L’impatto di questa tecnologia su crisi ed occupazione nel moribondo settore auto sarebbe enorme perché la cogenerazione diffusa, potenzialmente applicabile a milioni di abitazioni nella sola Italia, non è solo un potente mezzo per triplicare il rendimento di un combustibile fossile, ma un modo per agevolare la necessaria riconversione dell’industria automobilistica. A meno che si pensi di potere ancora incentivare un mercato ampiamente saturo, quello dell’auto, in un Paese come il nostro, nel quale ogni 1000 abitanti ci sono oltre 600 autovetture.

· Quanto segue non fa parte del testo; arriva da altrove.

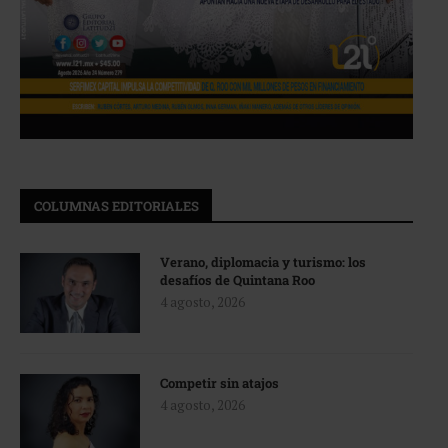
COLUMNAS EDITORIALES
Verano, diplomacia y turismo: los
desafíos de Quintana Roo
4 agosto, 2026
Competir sin atajos
4 agosto, 2026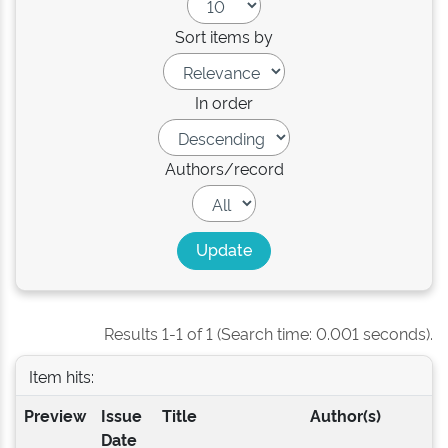
Sort items by
In order
Authors/record
Results 1-1 of 1 (Search time: 0.001 seconds).
Item hits:
Preview
Issue
Title
Author(s)
Date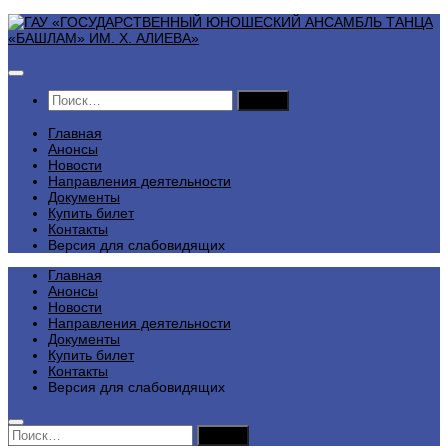
Перейти
к
содержимому
Найти:
Главная
Анонсы
Новости
Направления деятельности
Документы
Купить билет
Контакты
Версия для слабовидящих
Главная
Анонсы
Новости
Направления деятельности
Документы
Купить билет
Контакты
Версия для слабовидящих
Найти: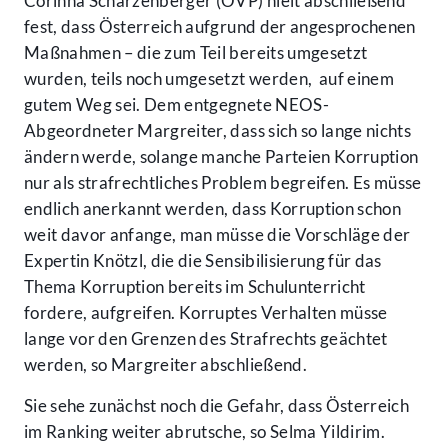
Corinna Scharzenberger (ÖVP) hielt abschließend
fest, dass Österreich aufgrund der angesprochenen
Maßnahmen – die zum Teil bereits umgesetzt
wurden, teils noch umgesetzt werden, auf einem
gutem Weg sei. Dem entgegnete NEOS-
Abgeordneter Margreiter, dass sich so lange nichts
ändern werde, solange manche Parteien Korruption
nur als strafrechtliches Problem begreifen. Es müsse
endlich anerkannt werden, dass Korruption schon
weit davor anfange, man müsse die Vorschläge der
Expertin Knötzl, die die Sensibilisierung für das
Thema Korruption bereits im Schulunterricht
fordere, aufgreifen. Korruptes Verhalten müsse
lange vor den Grenzen des Strafrechts geächtet
werden, so Margreiter abschließend.
Sie sehe zunächst noch die Gefahr, dass Österreich
im Ranking weiter abrutsche, so Selma Yildirim.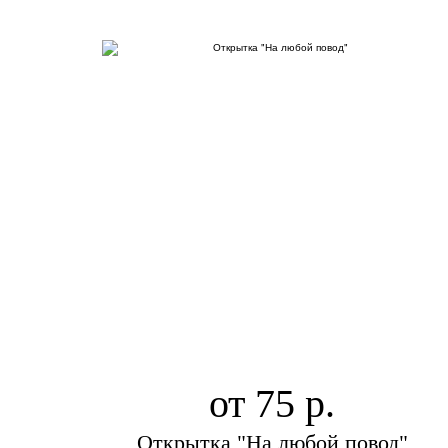
от 75
Открытка "На любой повод"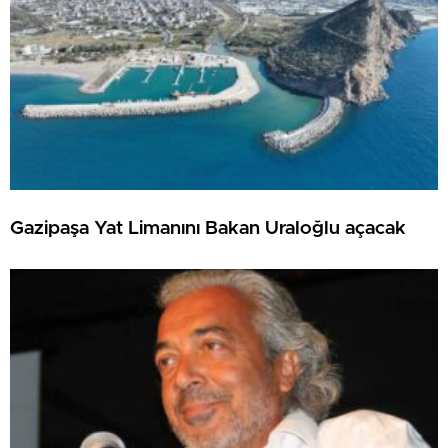
Gazipaşa Yat Limanını Bakan Uraloğlu açacak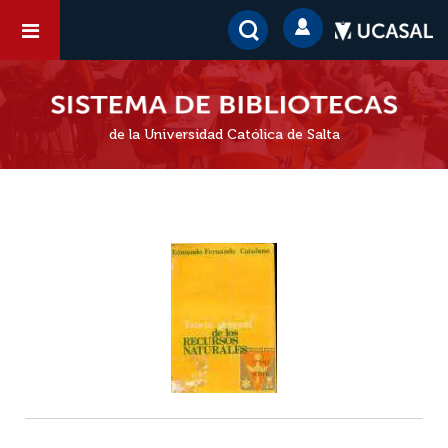
de la Universidad Católica de Salta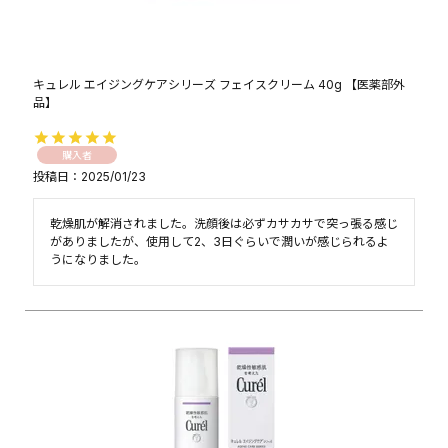
キュレル エイジングケアシリーズ フェイスクリーム 40g 【医薬部外
品】
購入者
投稿日
2025/01/23
乾燥肌が解消されました。洗顔後は必ずカサカサで突っ張る感じ
がありましたが、使用して2、3日ぐらいで潤いが感じられるよ
うになりました。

Il successo commerciale dei micro-cogeneratori di energia è indubbia. Ma bisognerà aspettare di comprare dall’estero, nei prossimi anni, un’invenzione italiana? In effetti non sarebbe la prima volta. Dall’ufficio dell’ing. Palazzetti, alla fine degli anni ’60, è nato un dispositivo che adesso si chiama ABS e una volta si chiamava Antiskid, frutto dei brevetti che si sono depositati a quell’epoca. Con l’Antiskid l’ingegnere provocò la legge americana sull’obbligatorietà per veicoli industriali dello stesso dispositivo, che la Fiat produceva negli gli Stati Uniti per il mercato americano. Non fu mai prodotto in Italia, dove si aspettò che negli anni ’80 arrivasse la Bosch con quello che appunto si chiama ancora oggi ABS. Il dubbio è che dovrà succedere lo stesso con i cogeneratori di energia, ripetendo l’esperienza dell’Antiskid: si è inventato il Totem ma si importeranno l’Ecowill e l’Ecoblue.

Ma chi andrà a proporre, a quelli che saranno ormai gli ex-operai della Fiat, l’acquisto e l’installazione in casa loro di una “mini-centrale” Honda o Volkswagen?